Friday, March 4, 2011
Watch and wait before grabbing the antibiotics
In the case of an ear infection, don't rush for the antibiotics, parents told, as resistance to the medicine is increasing.
Israeli researchers recommend "watchful waiting" over antibiotic treatment for many children with ear infections.
As middle ear infections increase during the winter months, researchers from Israel's Ben-Gurion University of the Negev (BGU) suggest that in many cases the most appropriate treatment is "watchful waiting" rather than immediate administration of antibiotics.
They indicate that watchful waiting could substantially reduce the use of antibiotics in the treatment of Acute Otitis Media (AOM) and play a major role in helping fight the development of treatment-resistant bacteria, noting that they find high resistance rates among AOM pathogens in children.
Their study, published in the scientific journal Expert Review of Anti-Infective Therapy, does not suggest use of watchful waiting in all cases when the infection is suspected by a pediatrician. However, it notes that a large majority of cases can be treated this way with no long-term ill effects.
Problems with the norm
Currently, watchful waiting is recommended for children over six months of age with mild to moderate symptoms or an uncertain AOM diagnosis.
"For years, antibiotic therapy was the norm for any child presenting with AOM symptoms," says Dr. Eugene Leibovitz, lead author of the review, who is a BGU professor and works in the Pediatric Infectious Diseases unit at Soroka University Medical Center.
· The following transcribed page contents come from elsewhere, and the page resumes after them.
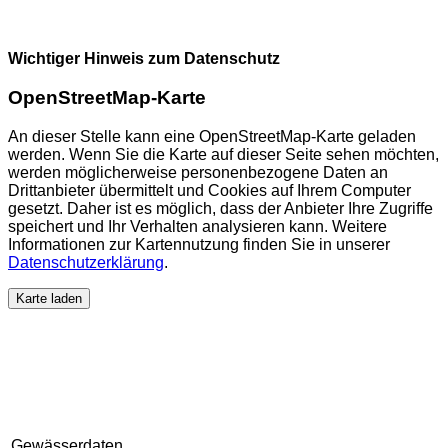
Wichtiger Hinweis zum Datenschutz
OpenStreetMap-Karte
An dieser Stelle kann eine OpenStreetMap-Karte geladen
werden. Wenn Sie die Karte auf dieser Seite sehen möchten,
werden möglicherweise personenbezogene Daten an
Drittanbieter übermittelt und Cookies auf Ihrem Computer
gesetzt. Daher ist es möglich, dass der Anbieter Ihre Zugriffe
speichert und Ihr Verhalten analysieren kann. Weitere
Informationen zur Kartennutzung finden Sie in unserer
Datenschutzerklärung
.
Karte laden
Gewässerdaten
"However, we soon learned that there are problems with this strategy. While the antibiotics were killing off most of the AOM-causing bacteria, the few bacteria that managed to survive have developed resistance to that treatment."
Discouraging resistant strains
The review notes that since the introduction of a polysaccharide conjugate vaccine to prevent infections from seven serotypes of the bacteria named Streptococcus pneumoniae, the number of AOM infections associated with these bacteria has decreased. However, AOM infections from bacteria not covered by the vaccine are on the rise.
A new vaccine that prevents infections caused by 13 serotypes of S. pneumoniae was recently introduced in routine use in many countries.
"Appropriate antibiotic treatment and vaccine-resistant bacteria remain a problem in managing children with AOM," says Leibovitz, concluding that, "With selective guidelines-recommended use of antibiotic therapies and employing watchful waiting in non-critical cases, hopefully, we can discourage the emergence of other treatment-resistant bacterial strains."